[Vm-dev] 3 Bugs in LargeInteger primitives

Thu Aug 30 08:03:42 UTC 2012

2012/8/30 David T. Lewis <lewis at mail.msen.com>:
>
> On Wed, Aug 29, 2012 at 01:24:39PM +0200, Stefan Marr wrote:
>>
>> Hi Nicolas:
>>
>> On 29 Aug 2012, at 12:18, Nicolas Cellier wrote:
>>
>> >
>> > Beside these bugs, when I read the code, I'm quite sure it's a nest of
>> > future bugs because there are many other attempts to catch overflow in
>> > post-condition (like testing that addition of two positive is negative
>> > when an underflow occurs) that technically rely on explicitely
>> > Undefined Behaviour (UB).
>
> See below. Tests such as this are essential, and they they do *not* rely on
> undefined behavior if the C variables are properly declared.
>
>>
>> I guess http://forum.world.st/Is-bytecodePrimMultiply-correct-td3869580.html
>> is related too.
>> I am not sure whether that got changed in the VMs, but sounds very much like the same kind of problem. (undefined behavior and overflows)
>>
>> Since C is undefined in that regard, what are the options?
>> Hand-crafted assembly for all relevant platforms?
>> Are there libraries that abstract from these things?
>
> A good general solution is to perform the arithmetic using variables declared
> as, or cast to, unsigned.
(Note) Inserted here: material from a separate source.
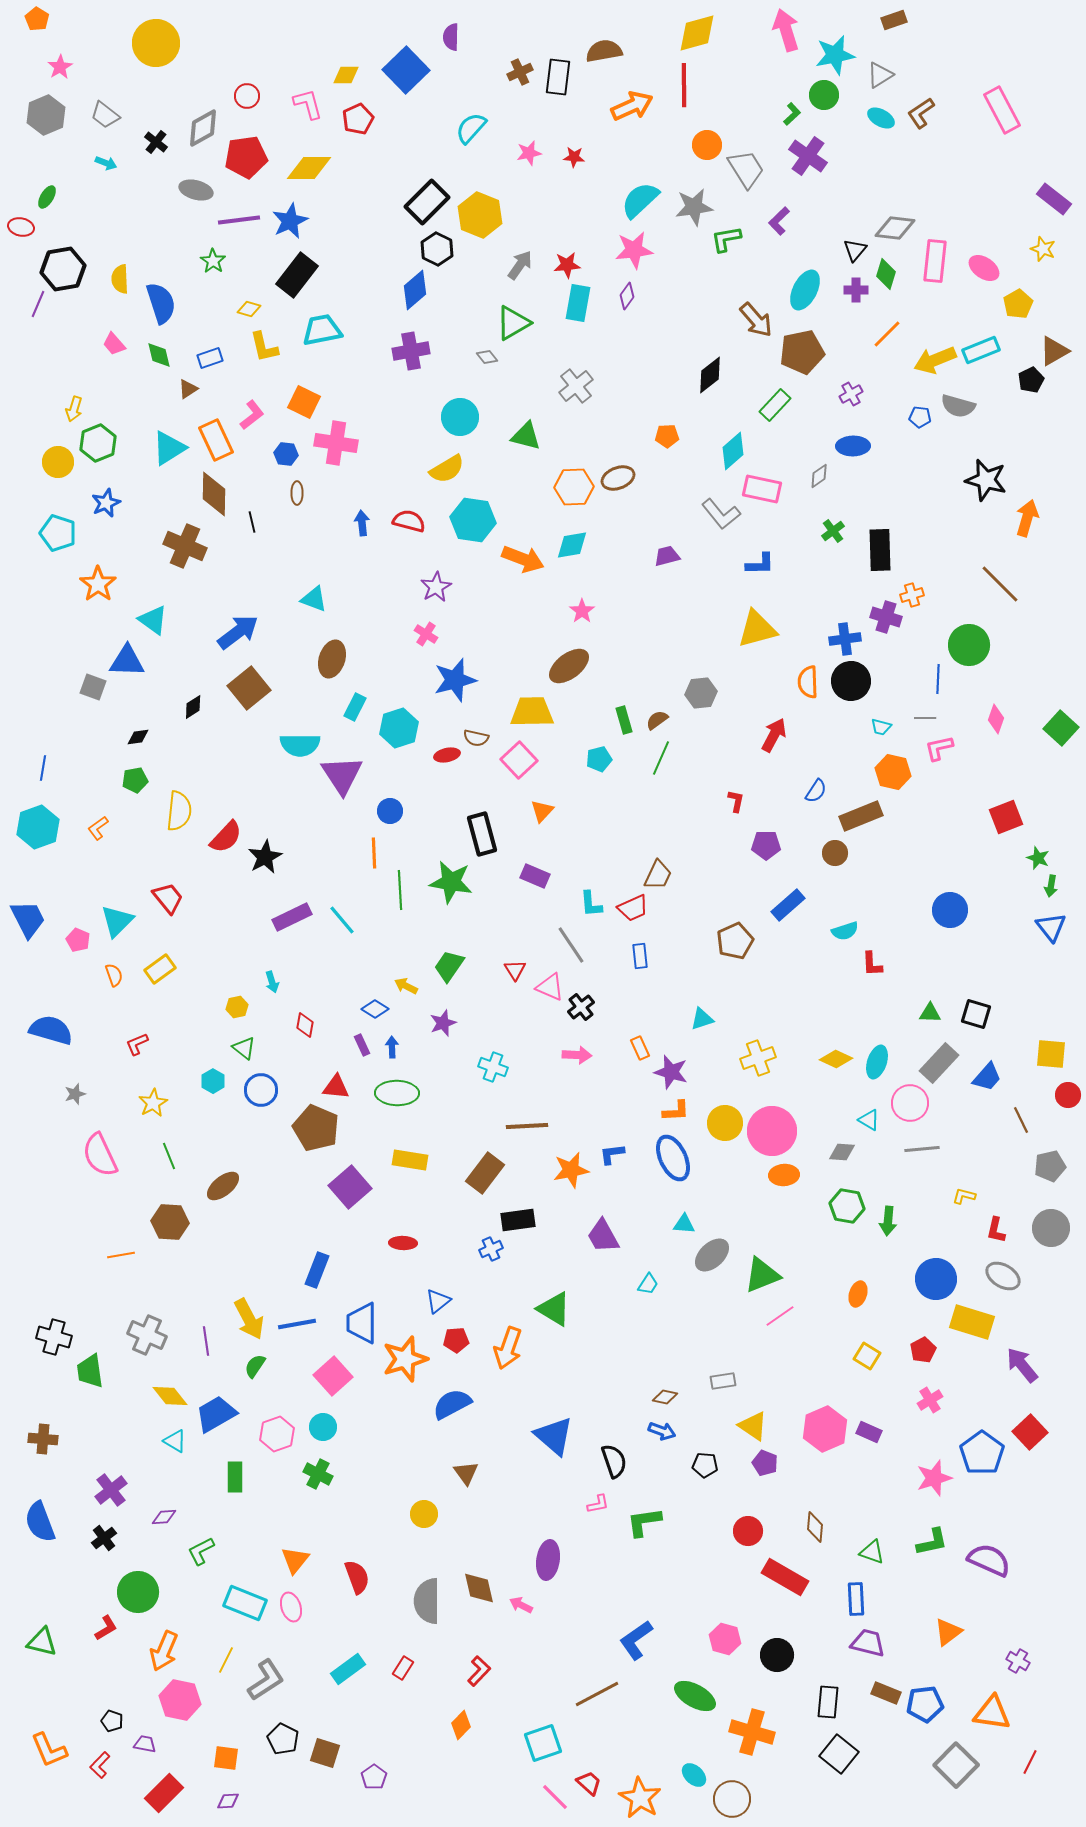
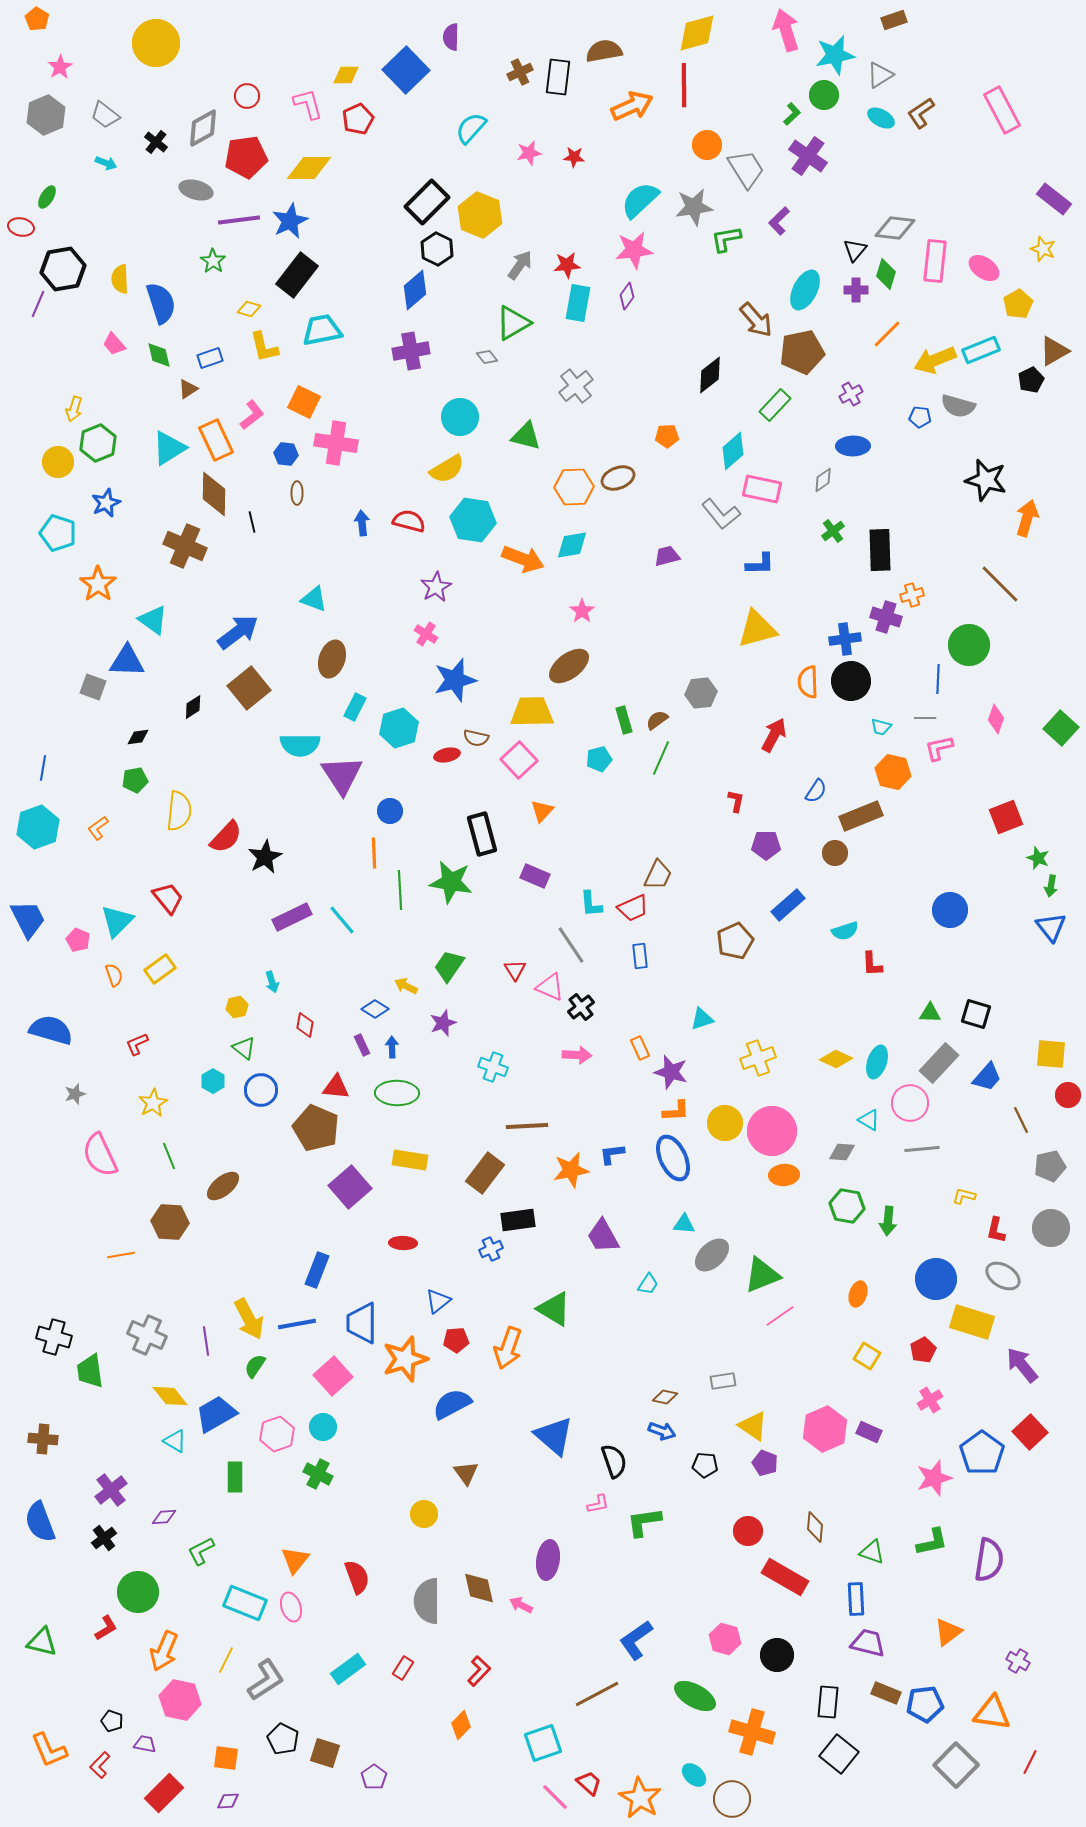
gray diamond at (819, 476): moved 4 px right, 4 px down
purple semicircle at (989, 1560): rotated 75 degrees clockwise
The ambiguity in C language pertains only to signed
> twos complement arithmetic, so if the operations are performed on twos complement
> values that are declared unsigned, then no compiler optimization is possible and
> the results are unambiguous regardless of compiler behavior. Results of the
> unsigned operations may be tested for overflow, then cast back to signed integer
> if the result is intended to be interpreted as a signed integer.
>
> Dave
>

For LargeInt, I prefer proper sign/unsigned magnitude handling to
signed arithmetic hacks for several reasons:

With signed arithmetic:
1) in conversion to/from LargeInt we have to discuss sign anyway and
we have that magnitude fits into INT_MIN to INT_MAX
2) in overflow post-condition test, we have to discuss sign again -
for example, prim(Add/Subtract/Div/Quo/Mod)LargeIntegers
3) we still need defensive protection against (0 - INT_MIN)
4) all casts rely on 2-complement representation which is
implementation defined (though universal nowadays)

with sign/magnitude:
1) conversion from/to is simplified
2) overflow are easy to test in pre-condition like a > (UINT_MAX - b)
for addition, a > (UINT_MAX/b) for *, and this is absolutely safe even
with a bogus compiler, and as efficient as broken post-condition tests
3) no protection needed against INT_MIN
4) no reliance on 2-complement at all
5) primitives work 1 bit further
6) code is simpler (less if)

The only thing missing in my proposition (see attachment in
http://code.google.com/p/cog/issues/detail?id=92) is a function
retrieving sign and magnitude in a single function call (it's easy in
C, but I don't know slang enough, how to return a struct or pass a
pointer is beyond my knowledge).

In a word, sign/magnitude is easier/cleaner and not less performant
(once single function call is resolved)

For SmallInt, computing result in signed 64 bits as proposed by Stefan
is the simplest thing we can do IMHO.
I'm quite sure it won't ruin efficiency.

Nicolas